Opinion

Barack Obama, Down But Not Out

Don’t count Barack Obama out. If the past is any indication, he has a good chance of winning reelection.

When Barack Obama began his campaign for the Democratic Party’s presidential nomination in early 2007, there weren’t many in the United States who put their money on him. The junior senator from Illinois didn’t just beat stalwarts in his own party however but resoundingly won the general election one year later.

Three years after that phenomenal success, political commentators have virtually written the president off. They’re busy watching the Republican debates and predicting which of the opposition candidates might really “change” America and restore hope to the nation. 24/7 cable news and a hyper active blogosphere have left the pundit class very impatient indeed.

When he ran for office, Obama promises to end the war in Iraq but continue the War on Terror. He surged troops in Afghanistan and terrorist leader Osama bin Laden was captured and killed under his watch.

Just before his election, the world tumbled into the worst recession in decades. Obama inherited an economic catastrophe that he could never hope to fix in a single term. The mistakes of four decades of economic policy could not be undone in a four year term. The only thing he could do was prevent things from getting worse. With little experience in economic policy, the president managed to do at least that. The American economy isn’t skyrocketing but there’s no reason why it shouldn’t in the next four years.

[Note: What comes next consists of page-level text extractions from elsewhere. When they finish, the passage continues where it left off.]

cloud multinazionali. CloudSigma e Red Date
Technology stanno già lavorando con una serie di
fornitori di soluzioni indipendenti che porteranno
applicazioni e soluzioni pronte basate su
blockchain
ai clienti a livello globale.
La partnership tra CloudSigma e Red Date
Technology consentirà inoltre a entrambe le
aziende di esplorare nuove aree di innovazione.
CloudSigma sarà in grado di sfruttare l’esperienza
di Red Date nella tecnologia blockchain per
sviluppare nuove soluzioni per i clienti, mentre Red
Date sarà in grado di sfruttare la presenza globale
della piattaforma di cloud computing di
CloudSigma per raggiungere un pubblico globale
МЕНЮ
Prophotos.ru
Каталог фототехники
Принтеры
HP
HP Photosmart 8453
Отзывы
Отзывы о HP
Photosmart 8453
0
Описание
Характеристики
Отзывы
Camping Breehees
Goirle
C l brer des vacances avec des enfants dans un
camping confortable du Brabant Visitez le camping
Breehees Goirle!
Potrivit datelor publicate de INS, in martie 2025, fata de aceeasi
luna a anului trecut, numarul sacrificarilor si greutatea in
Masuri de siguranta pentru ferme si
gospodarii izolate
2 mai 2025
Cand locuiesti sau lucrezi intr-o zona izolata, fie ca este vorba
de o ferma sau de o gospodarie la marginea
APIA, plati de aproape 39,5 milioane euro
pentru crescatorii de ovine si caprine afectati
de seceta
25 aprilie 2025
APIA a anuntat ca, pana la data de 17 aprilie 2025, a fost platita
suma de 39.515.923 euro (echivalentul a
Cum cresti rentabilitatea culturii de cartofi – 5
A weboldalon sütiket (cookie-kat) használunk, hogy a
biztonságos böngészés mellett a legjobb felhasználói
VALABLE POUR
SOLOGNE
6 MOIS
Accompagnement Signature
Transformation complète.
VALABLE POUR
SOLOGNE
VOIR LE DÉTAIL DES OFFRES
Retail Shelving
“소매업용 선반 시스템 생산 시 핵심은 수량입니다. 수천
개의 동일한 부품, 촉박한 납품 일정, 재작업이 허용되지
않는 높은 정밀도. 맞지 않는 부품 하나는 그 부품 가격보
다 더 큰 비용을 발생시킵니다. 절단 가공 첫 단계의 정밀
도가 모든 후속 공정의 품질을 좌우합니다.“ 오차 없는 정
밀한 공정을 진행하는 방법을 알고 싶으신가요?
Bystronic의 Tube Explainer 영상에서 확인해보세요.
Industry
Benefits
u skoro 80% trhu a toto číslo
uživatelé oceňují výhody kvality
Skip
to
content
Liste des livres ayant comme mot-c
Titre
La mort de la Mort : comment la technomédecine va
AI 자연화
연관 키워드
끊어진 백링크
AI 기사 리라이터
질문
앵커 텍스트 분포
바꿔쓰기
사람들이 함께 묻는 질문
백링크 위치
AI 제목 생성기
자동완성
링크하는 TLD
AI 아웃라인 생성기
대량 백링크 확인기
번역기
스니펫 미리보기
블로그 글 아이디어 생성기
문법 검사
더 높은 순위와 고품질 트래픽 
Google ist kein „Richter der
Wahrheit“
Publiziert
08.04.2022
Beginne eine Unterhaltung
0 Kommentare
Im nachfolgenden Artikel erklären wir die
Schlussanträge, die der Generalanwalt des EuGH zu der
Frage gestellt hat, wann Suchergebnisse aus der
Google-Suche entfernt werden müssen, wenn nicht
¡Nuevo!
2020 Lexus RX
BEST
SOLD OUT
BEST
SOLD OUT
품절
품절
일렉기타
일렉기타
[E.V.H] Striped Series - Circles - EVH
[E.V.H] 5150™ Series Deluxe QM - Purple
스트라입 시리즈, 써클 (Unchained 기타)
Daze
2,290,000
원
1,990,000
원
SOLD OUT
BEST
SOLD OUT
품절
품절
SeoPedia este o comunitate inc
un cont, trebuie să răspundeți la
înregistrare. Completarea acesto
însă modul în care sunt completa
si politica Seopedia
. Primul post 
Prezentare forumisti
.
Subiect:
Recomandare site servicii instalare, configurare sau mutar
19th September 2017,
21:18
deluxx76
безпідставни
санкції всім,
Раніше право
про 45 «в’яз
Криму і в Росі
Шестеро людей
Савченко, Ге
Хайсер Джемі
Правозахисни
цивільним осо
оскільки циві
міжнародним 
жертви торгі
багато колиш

Skeptics have dismissed Obama as neither a Franklin Delano Roosevelt nor a Ronald Reagan, two popular presidents who led the American economy out of recession and affirmed the country’s status as a superpower. But closer scrutiny of their respective records reveals that Roosevelt also inherited a depression and was constantly criticized for both his New Deal and wartime decisions. After Reagan took office, it took years before the economy actually improved.

The difference between Obama and Reagan and certainly between Obama and Roosevelt is that their decisions weren’t so sharply observed on a day to day basis to magnify their failures and shortcomings.

If the past is any indication, Obama’s chances of winning reelection aren’t entirely dismal. He faces challenges at home, especially with regard to the economy, but that didn’t prevent Roosevelt from being reelected in 1936 and 1940. The odds seemed against that Democrat but lacking a convincing adversary and claiming progress on the recovery, he appealed to a majority of Americans nevertheless. There’s no reason why Obama shouldn’t be able to replicate his success.